Interrogez les gens autour de vous : « les faucheux, c’est quoi comme bêtes ? » et vous aurez immanquablement deux types de réponses : des araignées ou bien des arachnides. Seule la seconde est bonne sauf que la majorité des gens qui utilisent ce nom le confondent et le réduisent aux seules araignées, sans doute du fait de la consonance très proche. Voyons ce qu’il en est vraiment et tentons de remettre les Opilions, le nom scientifique des Faucheux, à leur vraie place.

Des Chélicérates

Replaçons d’abord ce groupe des Opilions dans la grande classification du vivant. Nous sommes clairement au sein des arthropodes, les animaux à pattes articulées et à peau durcie servant de squelette externe (exosquelette). Au cours de l’évolution, deux grandes branches se sont très tôt séparées :

– les Mandibulates ou antennates qui possèdent des mandibules, appendices durcis servant à s’alimenter et des antennes, organes sensoriels ; ce groupe s’est diversifié en Myriapodes (« mille-pattes »), Crustacés au sens large et Insectes ; on voit d’emblée que araignées et opilions ne sont pas dans cette branche car ils n’ont aucun de ces deux organes signatures

– les Chélicériformes qui possèdent un corps divisé en deux parties, 4 paires de pattes locomotrices, des pédipalpes ou pattes-mâchoires, appendices près de la bouche et une paire de chélicères près de la bouche ; araignées et opilions se situent clairement dans cette branche.
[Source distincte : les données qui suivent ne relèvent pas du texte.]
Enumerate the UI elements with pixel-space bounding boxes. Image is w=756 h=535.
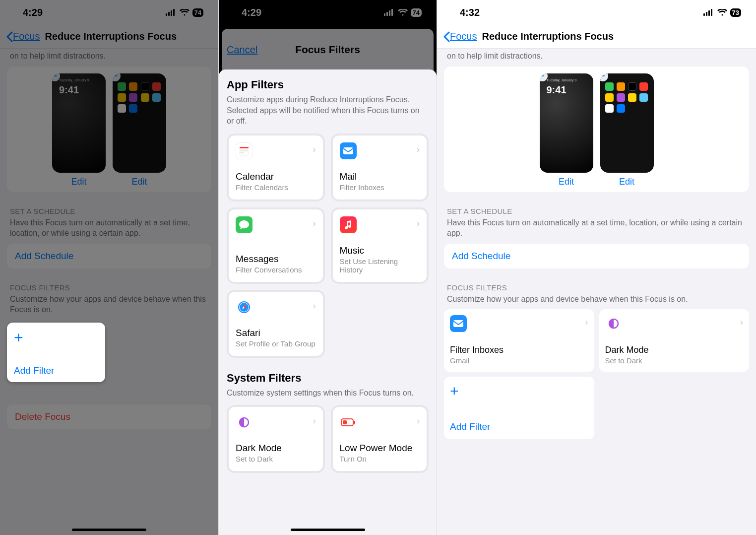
svg-rect-23 [343, 420, 347, 424]
calendar-icon [236, 142, 252, 159]
svg-rect-27 [711, 9, 712, 16]
add-schedule-button[interactable]: Add Schedule [7, 244, 211, 268]
svg-rect-14 [241, 152, 242, 153]
svg-rect-4 [384, 13, 385, 16]
status-bar: 4:29 74 [0, 0, 218, 25]
svg-rect-2 [171, 10, 172, 16]
svg-rect-28 [453, 320, 463, 327]
edit-lock-screen[interactable]: Edit [71, 177, 86, 187]
edit-lock-screen[interactable]: Edit [559, 177, 574, 187]
svg-rect-1 [168, 12, 170, 16]
status-bar: 4:29 74 [219, 0, 437, 25]
cellular-icon [166, 9, 177, 16]
status-time: 4:32 [460, 7, 480, 18]
back-button[interactable]: Focus [6, 31, 40, 42]
remove-badge[interactable]: − [113, 73, 121, 81]
filter-messages[interactable]: › Messages Filter Conversations [227, 207, 325, 284]
messages-icon [236, 216, 252, 233]
svg-rect-7 [391, 9, 393, 16]
cellular-icon [384, 9, 395, 16]
lock-time: 9:41 [59, 84, 79, 96]
home-screen-preview[interactable]: − Edit [599, 73, 655, 187]
add-schedule-button[interactable]: Add Schedule [444, 244, 749, 268]
back-label: Focus [450, 31, 477, 42]
chevron-right-icon: › [417, 218, 420, 229]
mail-icon [450, 315, 467, 332]
battery-icon: 74 [411, 8, 422, 17]
dark-mode-icon [605, 315, 622, 332]
lock-screen-preview[interactable]: − Tuesday, January 9 9:41 Edit [51, 73, 107, 187]
schedule-desc: Have this Focus turn on automatically at… [447, 217, 746, 239]
screenshot-2: 4:29 74 Cancel Focus Filters App Filters… [218, 0, 437, 535]
filters-desc: Customize how your apps and device behav… [10, 294, 208, 315]
schedule-header: SET A SCHEDULE Have this Focus turn on a… [7, 207, 211, 239]
sheet-title: Focus Filters [295, 44, 360, 56]
chevron-right-icon: › [313, 416, 316, 426]
filter-title: Messages [236, 254, 316, 265]
svg-rect-5 [386, 12, 388, 16]
svg-rect-13 [247, 150, 248, 151]
filter-sub: Filter Conversations [236, 266, 316, 274]
nav-bar: Focus Reduce Interruptions Focus [0, 25, 218, 49]
filter-title: Low Power Mode [340, 443, 420, 454]
focus-filters-sheet: App Filters Customize apps during Reduce… [219, 69, 437, 535]
cellular-icon [703, 9, 714, 16]
filter-title: Calendar [236, 171, 316, 182]
screen-preview-card: − Tuesday, January 9 9:41 Edit − [7, 67, 211, 192]
filter-music[interactable]: › Music Set Use Listening History [331, 207, 429, 284]
edit-home-screen[interactable]: Edit [131, 177, 147, 187]
svg-rect-26 [708, 10, 710, 16]
filters-desc: Customize how your apps and device behav… [447, 294, 746, 305]
add-filter-tile[interactable]: + Add Filter [7, 323, 105, 382]
svg-rect-15 [243, 152, 244, 153]
add-filter-label: Add Filter [450, 421, 588, 432]
status-bar: 4:32 73 [437, 0, 756, 25]
back-button[interactable]: Focus [443, 31, 477, 42]
status-icons: 73 [703, 8, 741, 17]
chevron-right-icon: › [313, 144, 316, 155]
schedule-title: SET A SCHEDULE [447, 207, 746, 215]
system-filters-desc: Customize system settings when this Focu… [227, 388, 429, 399]
svg-rect-12 [245, 150, 246, 151]
filters-header: FOCUS FILTERS Customize how your apps an… [444, 283, 749, 305]
filter-title: Mail [340, 171, 420, 182]
filter-calendar[interactable]: › Calendar Filter Calendars [227, 134, 325, 201]
chevron-right-icon: › [740, 317, 743, 328]
content: on to help limit distractions. − Tuesday… [437, 49, 756, 439]
chevron-left-icon [6, 31, 13, 42]
delete-focus-button[interactable]: Delete Focus [7, 404, 211, 429]
svg-rect-11 [243, 150, 244, 151]
home-screen-preview[interactable]: − Edit [112, 73, 167, 187]
back-label: Focus [13, 31, 40, 42]
filter-mail[interactable]: › Mail Filter Inboxes [331, 134, 429, 201]
filter-mail-inboxes[interactable]: › Filter Inboxes Gmail [444, 309, 594, 372]
filter-dark-mode[interactable]: › Dark Mode Set to Dark [599, 309, 750, 372]
filter-low-power[interactable]: › Low Power Mode Turn On [331, 405, 429, 473]
filter-safari[interactable]: › Safari Set Profile or Tab Group [227, 290, 325, 358]
dark-mode-icon [236, 414, 252, 431]
svg-rect-22 [354, 421, 355, 424]
safari-icon [236, 299, 252, 316]
add-filter-label: Add Filter [14, 365, 98, 376]
add-filter-tile[interactable]: + Add Filter [444, 377, 594, 439]
remove-badge[interactable]: − [600, 73, 608, 81]
filter-dark-mode[interactable]: › Dark Mode Set to Dark [227, 405, 325, 473]
edit-home-screen[interactable]: Edit [619, 177, 634, 187]
home-indicator [72, 529, 146, 531]
lock-screen-preview[interactable]: − Tuesday, January 9 9:41 Edit [539, 73, 594, 187]
filter-title: Music [340, 245, 420, 256]
cancel-button[interactable]: Cancel [227, 44, 257, 56]
filter-sub: Set to Dark [236, 455, 316, 463]
intro-text: on to help limit distractions. [444, 49, 749, 67]
chevron-right-icon: › [313, 301, 316, 311]
system-filters-grid: › Dark Mode Set to Dark › Low Power Mode… [227, 405, 429, 473]
status-icons: 74 [166, 8, 203, 17]
schedule-header: SET A SCHEDULE Have this Focus turn on a… [444, 207, 749, 239]
status-time: 4:29 [23, 7, 43, 18]
wifi-icon [717, 9, 727, 16]
filter-sub: Set to Dark [605, 356, 744, 365]
wifi-icon [180, 9, 189, 16]
nav-title: Reduce Interruptions Focus [482, 31, 614, 42]
app-filters-desc: Customize apps during Reduce Interruptio… [227, 94, 429, 127]
status-icons: 74 [384, 8, 422, 17]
Les Chélicériformes comptent dans leurs rangs des êtres marins très étranges, les Pycnogonides, nettement à part et un groupe dit des Chélicérates avec les Limules marines dotées de branchies et d’un prolongement dur et pointu et les fameux Arachnides.

Des Arachnides

Les caractères partagés qui fondent cette classe des arachnides sont très limités et généraux : ils respirent par des trachées et/ou des poumons (ce sont des animaux terrestres ou au plus secondairement aquatiques) et la seconde partie du corps (l’opisthosome) n’a pas d’appendices ou alors très réduits et modifiés (comme les peignes des scorpions ou les filières à soie des araignées).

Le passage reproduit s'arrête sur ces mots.